→ Supplied records:
#####

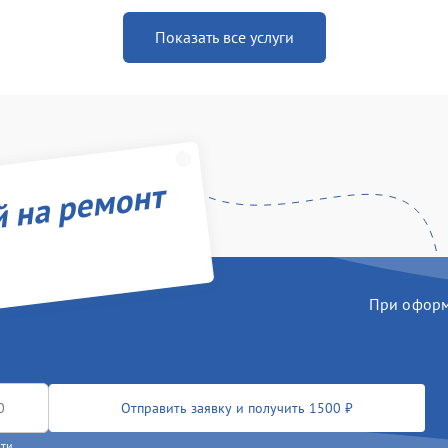
Показать все услуги
й на ремонт
При оформл
Отправить заявку и получить 1500 ₽
сти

#####

→ Assignment:
The entries above need to be transcribed word for word, and the pictures stay out.

→ Answer below:
Показать все услуги
й на ремонт
При оформл
Отправить заявку и получить 1500 ₽
сти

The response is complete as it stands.